Wednesday, July 16, 2025 7:30pm
60 College Ave, Annapolis, MD 21401
Graduate Institute Summer Lecture Series | "Attention and Being: Thinking About Electronic Media"
Speaker: David McDonald, St. John's College Tutor
"Simone Weil equates attention and love. And, lately, much of our attention goes to our phones. What might we be loving when we attend to our phones? In this lecture, I characterize attention in terms of Walter Benjamin's notion of distance; and, in my account, distance becomes a precondition for attention. This leads into a consideration of the effects of electronic media (which reduce distance) on our ability to attend to beings. I conclude with reflections on how liberal education might take up the problem of modern technology."

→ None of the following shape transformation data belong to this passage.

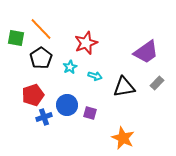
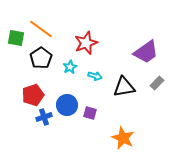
orange line: rotated 10 degrees counterclockwise
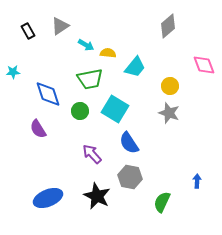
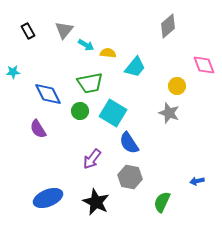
gray triangle: moved 4 px right, 4 px down; rotated 18 degrees counterclockwise
green trapezoid: moved 4 px down
yellow circle: moved 7 px right
blue diamond: rotated 8 degrees counterclockwise
cyan square: moved 2 px left, 4 px down
purple arrow: moved 5 px down; rotated 100 degrees counterclockwise
blue arrow: rotated 104 degrees counterclockwise
black star: moved 1 px left, 6 px down
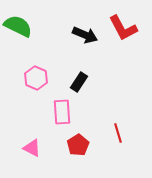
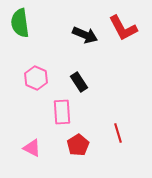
green semicircle: moved 2 px right, 3 px up; rotated 124 degrees counterclockwise
black rectangle: rotated 66 degrees counterclockwise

This lecture is part of the Graduate Institute Summer Lecture Series - The theme of the series is “Liberal Education in the Age of the LLM.” Nearly every day brings news of “artificial intelligence’s” latest triumph or latest threat. Lost amid the noisy celebrations and denunciations – are the philosophical questions embedded in the very idea of an “artificial intelligence.” Can there be an intelligence that is “artificial”? And if so, how is such intelligence related to human intelligence and human thinking? This lecture series brings together a group of faculty at St John’s College, joined by a colleague in the Computer Science Department at the United States Naval Academy, to examine the foundational questions posed by artificial intelligence. St. John’s is a particularly fine place to host such a series because its program of study is steeped in reflections about the nature of thinking itself, from authors like Plato, Aristotle, Descartes, Leibniz, Hegel, and many others. Indeed, St. John’s is uniquely positioned to contribute to and enrich the national conversation about artificial intelligence precisely because it offers an occasion for a reflection upon the foundational works – in philosophy, mathematics, and computation – that contemporary “artificial intelligence” has developed out of. The lecture series is, in that sense, an invitation to step back from news of the latest triumph or threat and to reflect more generally about human thinking and human writing and how it is – or is not – like that done by computers.